Input records
^^^^^^^^
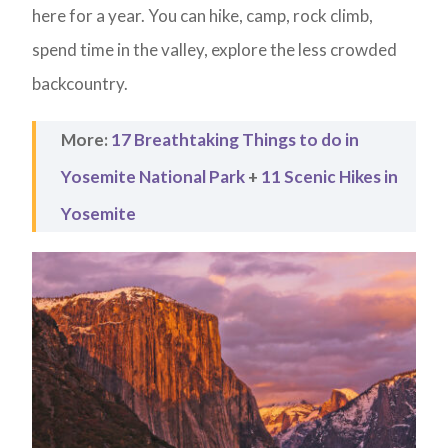
here for a year. You can hike, camp, rock climb,
spend time in the valley, explore the less crowded
backcountry.
More:
17 Breathtaking Things to do in
Yosemite National Park
+
11 Scenic Hikes in
Yosemite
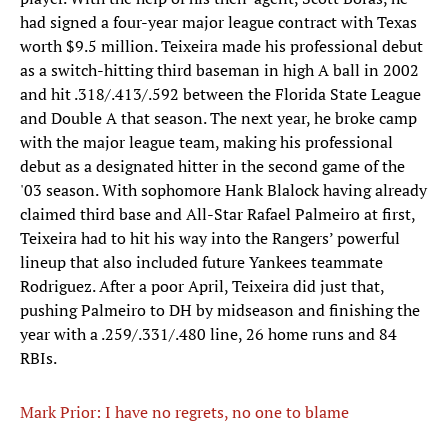
had signed a four-year major league contract with Texas
worth $9.5 million. Teixeira made his professional debut
as a switch-hitting third baseman in high A ball in 2002
and hit .318/.413/.592 between the Florida State League
and Double A that season. The next year, he broke camp
with the major league team, making his professional
debut as a designated hitter in the second game of the
'03 season. With sophomore Hank Blalock having already
claimed third base and All-Star Rafael Palmeiro at first,
Teixeira had to hit his way into the Rangers’ powerful
lineup that also included future Yankees teammate
Rodriguez. After a poor April, Teixeira did just that,
pushing Palmeiro to DH by midseason and finishing the
year with a .259/.331/.480 line, 26 home runs and 84
RBIs.
Mark Prior: I have no regrets, no one to blame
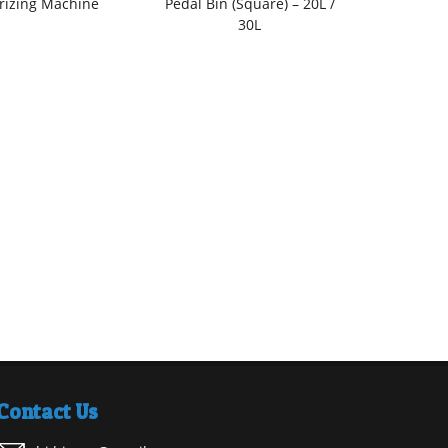
rizing Machine
Pedal Bin (Square) – 20L /
(Rect
30L
Contact Us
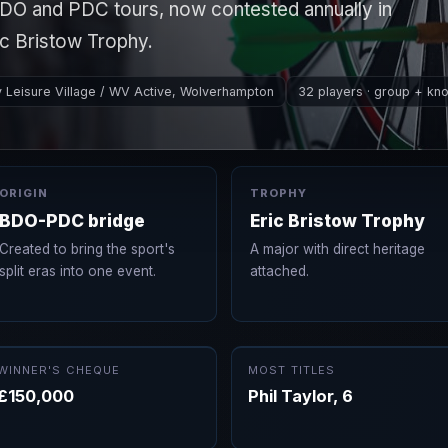
DO and PDC tours, now contested annually in
c Bristow Trophy.
y Leisure Village / WV Active, Wolverhampton
32 players · group + kn
ORIGIN
TROPHY
BDO-PDC bridge
Eric Bristow Trophy
Created to bring the sport's
A major with direct heritage
split eras into one event.
attached.
WINNER'S CHEQUE
MOST TITLES
£150,000
Phil Taylor, 6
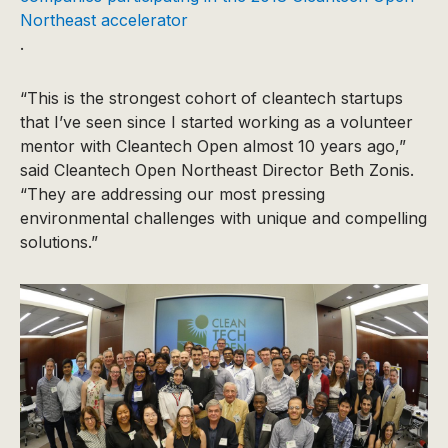
Northeast accelerator
.
“This is the strongest cohort of cleantech startups
that I’ve seen since I started working as a volunteer
mentor with Cleantech Open almost 10 years ago,”
said Cleantech Open Northeast Director Beth Zonis.
“They are addressing our most pressing
environmental challenges with unique and compelling
solutions.”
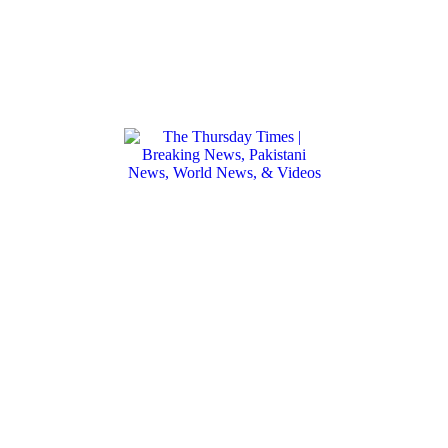
We don't break the news. We make the
news.
Founded in 2020, The Thursday Times is an
independent, digitally-native media
startup curated for the 21st-century
globalist. Bureaus from D.C. to Islamabad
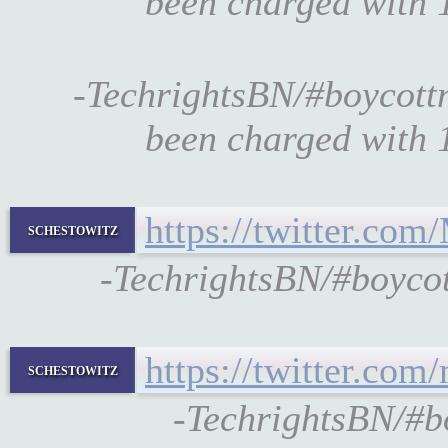
been charged with 1
-TechrightsBN/#boycott
been charged with 1
https://twitter.co
schestowitz
-TechrightsBN/#boyco
https://twitter.co
schestowitz
-TechrightsBN/#b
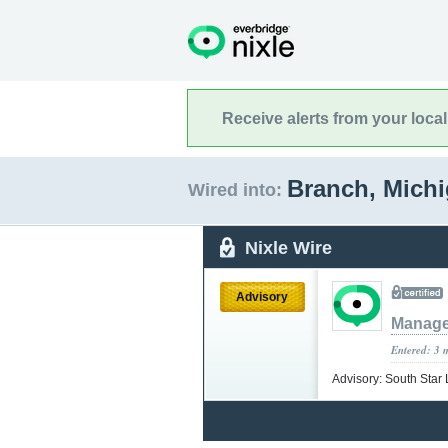
Receive alerts from your loca
Branch, Mich
Wired into:
Nixle Wire
Advisory
Manag
Entered: 3 
Advisory: South Star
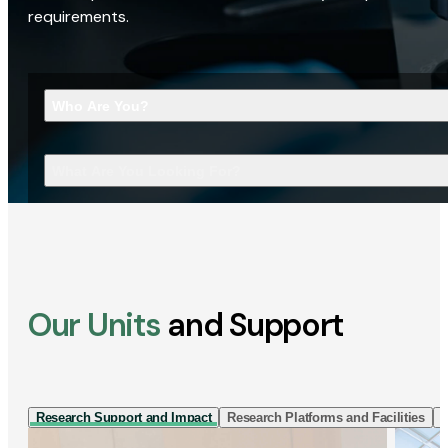
requirements.
Who Are You?
What Are You Looking For?
Our Units
and Support
Research Support and Impact
Research Platforms and Facilities
I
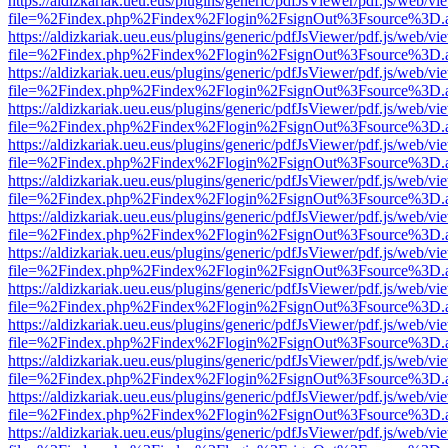
https://aldizkariak.ueu.eus/plugins/generic/pdfJsViewer/pdf.js/web/vi
file=%2Findex.php%2Findex%2Flogin%2FsignOut%3Fsource%3D.ame
https://aldizkariak.ueu.eus/plugins/generic/pdfJsViewer/pdf.js/web/vi
file=%2Findex.php%2Findex%2Flogin%2FsignOut%3Fsource%3D.ame
https://aldizkariak.ueu.eus/plugins/generic/pdfJsViewer/pdf.js/web/vi
file=%2Findex.php%2Findex%2Flogin%2FsignOut%3Fsource%3D.ame
https://aldizkariak.ueu.eus/plugins/generic/pdfJsViewer/pdf.js/web/vi
file=%2Findex.php%2Findex%2Flogin%2FsignOut%3Fsource%3D.ame
https://aldizkariak.ueu.eus/plugins/generic/pdfJsViewer/pdf.js/web/vi
file=%2Findex.php%2Findex%2Flogin%2FsignOut%3Fsource%3D.ame
https://aldizkariak.ueu.eus/plugins/generic/pdfJsViewer/pdf.js/web/vi
file=%2Findex.php%2Findex%2Flogin%2FsignOut%3Fsource%3D.ame
https://aldizkariak.ueu.eus/plugins/generic/pdfJsViewer/pdf.js/web/vi
file=%2Findex.php%2Findex%2Flogin%2FsignOut%3Fsource%3D.ame
https://aldizkariak.ueu.eus/plugins/generic/pdfJsViewer/pdf.js/web/vi
file=%2Findex.php%2Findex%2Flogin%2FsignOut%3Fsource%3D.ame
https://aldizkariak.ueu.eus/plugins/generic/pdfJsViewer/pdf.js/web/vi
file=%2Findex.php%2Findex%2Flogin%2FsignOut%3Fsource%3D.ame
https://aldizkariak.ueu.eus/plugins/generic/pdfJsViewer/pdf.js/web/vi
file=%2Findex.php%2Findex%2Flogin%2FsignOut%3Fsource%3D.ame
https://aldizkariak.ueu.eus/plugins/generic/pdfJsViewer/pdf.js/web/vi
file=%2Findex.php%2Findex%2Flogin%2FsignOut%3Fsource%3D.ame
https://aldizkariak.ueu.eus/plugins/generic/pdfJsViewer/pdf.js/web/vi
file=%2Findex.php%2Findex%2Flogin%2FsignOut%3Fsource%3D.ame
https://aldizkariak.ueu.eus/plugins/generic/pdfJsViewer/pdf.js/web/vi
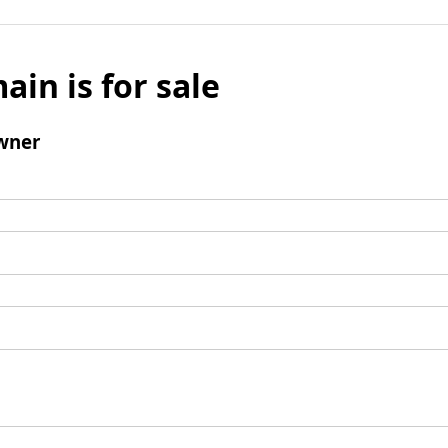
ain is for sale
wner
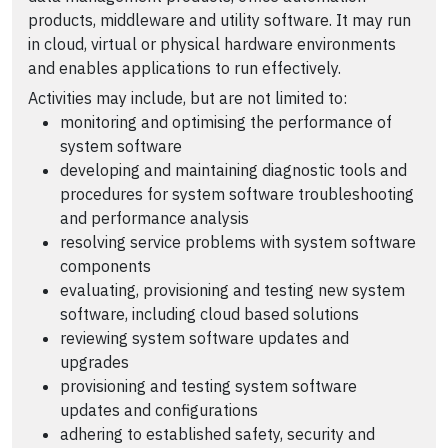
products, middleware and utility software. It may run
in cloud, virtual or physical hardware environments
and enables applications to run effectively.
Activities may include, but are not limited to:
monitoring and optimising the performance of
system software
developing and maintaining diagnostic tools and
procedures for system software troubleshooting
and performance analysis
resolving service problems with system software
components
evaluating, provisioning and testing new system
software, including cloud based solutions
reviewing system software updates and
upgrades
provisioning and testing system software
updates and configurations
adhering to established safety, security and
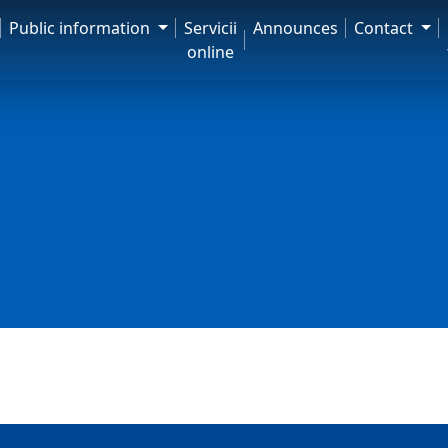
Public information
Servicii
Announces
Contact
online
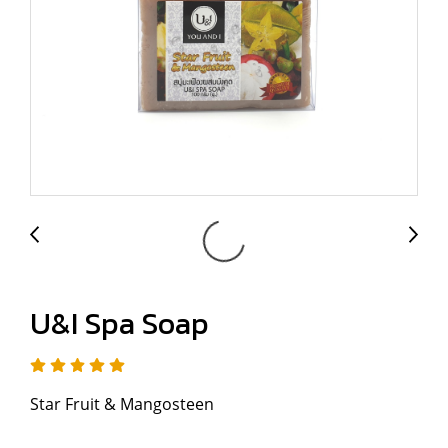
U&I Spa Soap
Star Fruit & Mangosteen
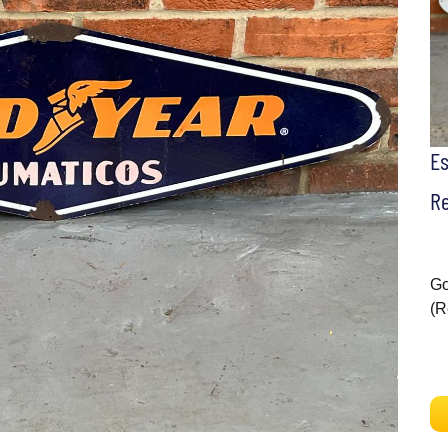
E
Re
Go
(R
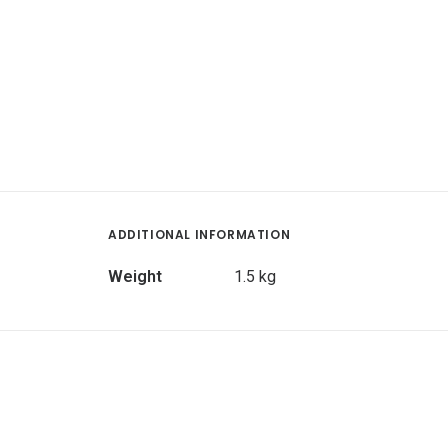
ADDITIONAL INFORMATION
Weight
1.5 kg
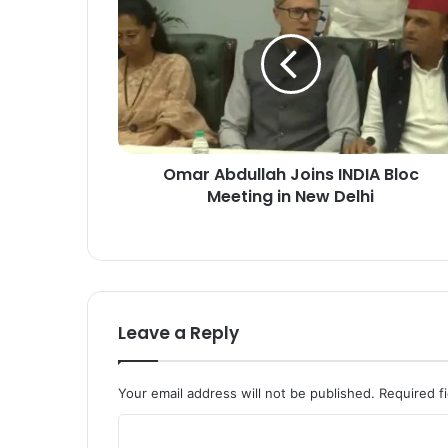
m
a
r
A
b
d
u
l
Omar Abdullah Joins INDIA Bloc
l
Meeting in New Delhi
a
h
J
o
i
n
s
Leave a Reply
I
N
D
Your email address will not be published.
Required f
I
A
C
B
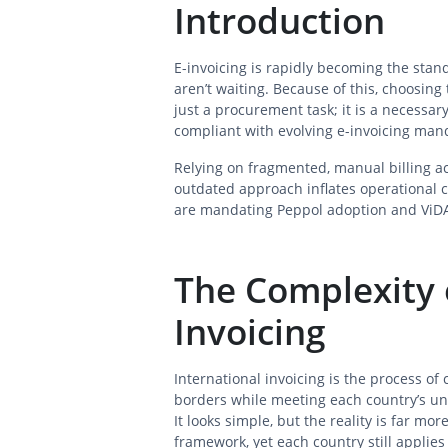
Introduction
E-invoicing is rapidly becoming the sta
aren’t waiting. Because of this, choosing 
just a procurement task; it is a necessar
compliant with evolving e-invoicing man
Relying on fragmented, manual billing ac
outdated approach inflates operational
are mandating Peppol adoption and ViDA
The Complexity 
Invoicing
International invoicing is the process of
borders while meeting each country’s un
It looks simple, but the reality is far 
framework, yet each country still applies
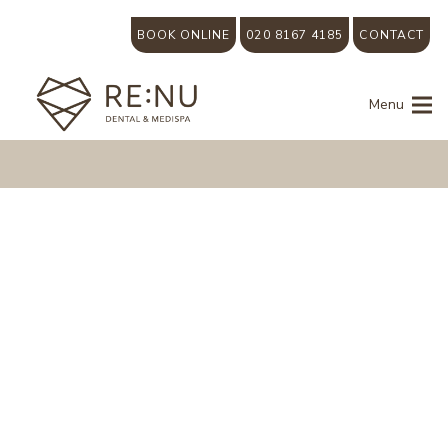
BOOK ONLINE
020 8167 4185
CONTACT
Menu
Dental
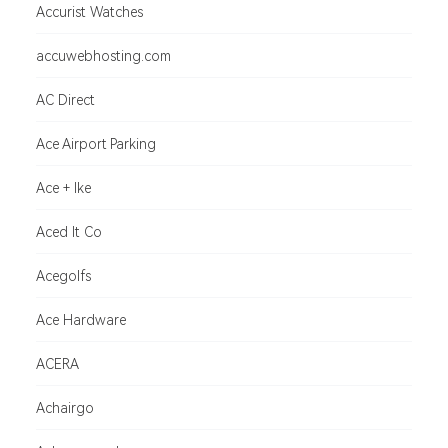
Accurist Watches
accuwebhosting.com
AC Direct
Ace Airport Parking
Ace + Ike
Aced It Co
Acegolfs
Ace Hardware
ACERA
Achairgo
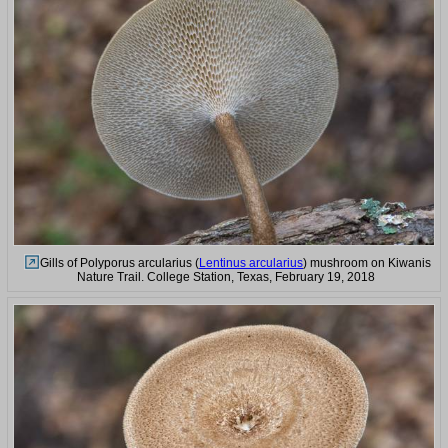
Gills of Polyporus arcularius (
Lentinus arcularius
) mushroom on Kiwanis
Nature Trail. College Station, Texas, February 19, 2018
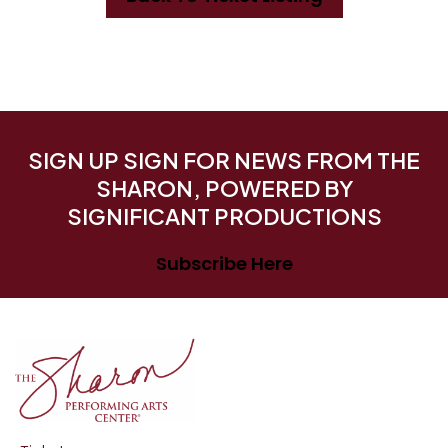
SIGN UP SIGN FOR NEWS FROM THE
SHARON, POWERED BY
SIGNIFICANT PRODUCTIONS
Subscribe Here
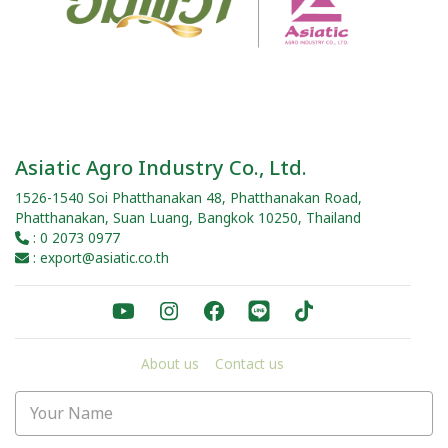
Asiatic Agro Industry Co., Ltd.
1526-1540 Soi Phatthanakan 48, Phatthanakan Road,
Phatthanakan, Suan Luang, Bangkok 10250, Thailand
: 0 2073 0977
: export@asiatic.co.th
About us
Contact us
Your Name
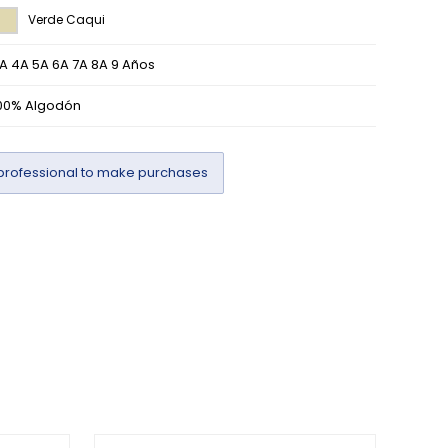
Verde Caqui
A 4A 5A 6A 7A 8A 9 Años
00% Algodón
professional to make purchases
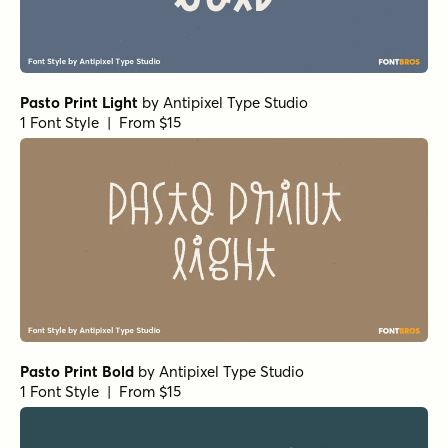
Pasto Print Light
by
Antipixel Type Studio
1 Font Style | From $15
Pasto Print Bold
by
Antipixel Type Studio
1 Font Style | From $15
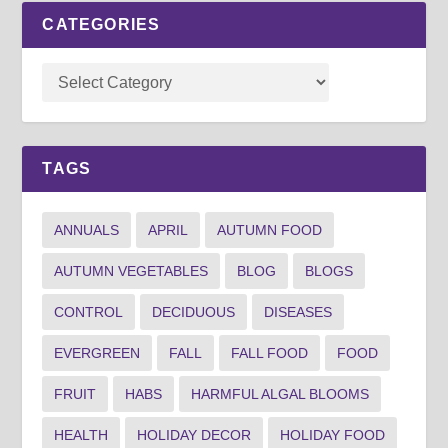
CATEGORIES
TAGS
ANNUALS
APRIL
AUTUMN FOOD
AUTUMN VEGETABLES
BLOG
BLOGS
CONTROL
DECIDUOUS
DISEASES
EVERGREEN
FALL
FALL FOOD
FOOD
FRUIT
HABS
HARMFUL ALGAL BLOOMS
HEALTH
HOLIDAY DECOR
HOLIDAY FOOD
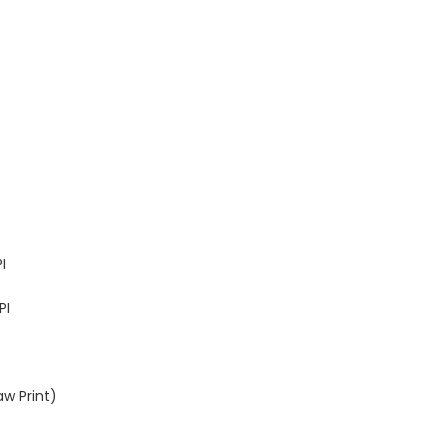
I
PI
aw Print)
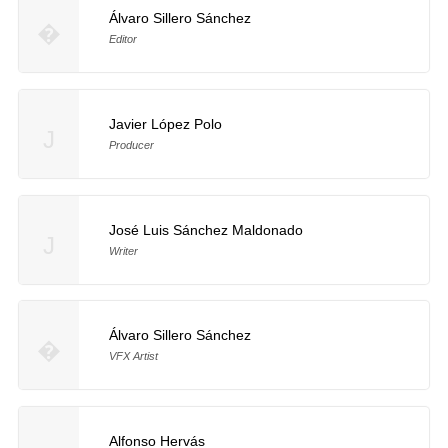
Álvaro Sillero Sánchez
�
Editor
Javier López Polo
J
Producer
José Luis Sánchez Maldonado
J
Writer
Álvaro Sillero Sánchez
�
VFX Artist
Alfonso Hervás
^^^^^^^^
If a line in the entries above has the word "cloud", copy it.

Worked solution
in cloud, virtual or physical hardware environments
software, including cloud based solutions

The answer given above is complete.